I didn’t run out and buy the book, I wasn’t that curious. So, when a fellow author and blogger wrote a post about fan fiction and 50 Shades of Grey, I was thankful I hadn’t. First of all, I didn’t know fan fic existed or even what it was. I don’t think I could explain it better than Imelda Evans did so here is an excerpt from her blog.
“Fan Fiction, or fanfic, is what happens when people fall so much in love with a fictional world and its characters that they don’t want their interaction with it to end at the end of the book, or movie, or tv show. When the original creators can’t give the fans enough of what they want, and talking with other fans is no longer enough, some of them turn to writing their own stories about those characters and that world.”
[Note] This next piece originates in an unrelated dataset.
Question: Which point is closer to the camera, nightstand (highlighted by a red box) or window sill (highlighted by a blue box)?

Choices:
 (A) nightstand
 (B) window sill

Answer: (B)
Interesting… So what books have I read that could have the characters using whips, chains, and bondage??? Imelda goes on to write:
“From what I can tell, it seems that this work is mostly James’ own. It seems to me that the connections to Twilight are, in the finished work, fairly slender. But… it started in the Twilight fanfic community as a work of fan fiction and was appreciated and supported by that community as such. And it was, apparently, very popular there and those people spread the word to others and it became popular more widely.”
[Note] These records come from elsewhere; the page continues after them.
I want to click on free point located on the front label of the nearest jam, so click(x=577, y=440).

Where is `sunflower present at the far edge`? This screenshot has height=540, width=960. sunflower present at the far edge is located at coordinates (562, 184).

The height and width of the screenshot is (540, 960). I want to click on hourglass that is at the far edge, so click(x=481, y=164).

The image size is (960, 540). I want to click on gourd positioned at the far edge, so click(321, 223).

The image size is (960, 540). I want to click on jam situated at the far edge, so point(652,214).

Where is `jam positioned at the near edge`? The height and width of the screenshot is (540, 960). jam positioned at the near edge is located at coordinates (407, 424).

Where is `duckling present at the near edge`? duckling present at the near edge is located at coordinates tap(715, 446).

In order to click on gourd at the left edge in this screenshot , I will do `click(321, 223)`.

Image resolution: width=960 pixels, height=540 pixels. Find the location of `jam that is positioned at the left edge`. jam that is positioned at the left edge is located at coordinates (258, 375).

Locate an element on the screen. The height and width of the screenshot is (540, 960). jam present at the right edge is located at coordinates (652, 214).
Very interesting… I have to admit, I read the Twilight Saga and by the time I got to Breaking Dawn and the long overdue honeymoon, I was more than ready for a little “action.” If you have read the book, you know, it was all left to the imagination. I felt a little jilted but I was thankful it was tastefully done because my teenage daughter had read the books before I did. I can understand how fan fic might pick up where the mind left off, but nipple clamps might be a little over the top for me.
A relatively unknown author has hit the New York Times Bestseller list by writing an erotic love story, originally based off of a few of my favorite characters. Which brings me to a sore spot and I don’t want to sound like a whiner but I’m going to whine a little bit when I say, “That’s not fair.” In one last excerpt:
“But the minute the fanfic writer starts to get paid for their fan fiction, it starts getting very murky indeed. If someone writes a new story using someone else’s characters, or their world-building, I would argue that’s theft. They are stealing the work it took to build that world and those characters and the book-selling value of those story elements. I would argue that, as exploitable commodities, these things belong to the original author. If the ‘inspiration’ they draw is less obvious, it’s less clearly theft, but for me as a writer, it would still be a no-go area.”
I couldn’t agree more. (Thanks Imelda, for removing the rock I’ve been living under.) To hear more, I suggest you visit http://imeldaevans.wordpress.com/2012/03/18/fifty-shades-of-grey-and-the-fanfic-question/ It’s a good read!
So now where do I stand? How can I pass judgment on a book I haven’t even read? But as a writer who works hard to create a new world for my readers, how can I support such an author? I have come to the conclusion that I will not buy the book, but if the dirty deed has already been done by a friend or family member (you can remain anonymous), I would be willing to read your copy and give a review of my findings.
In the meantime, how do you feel about fan fic?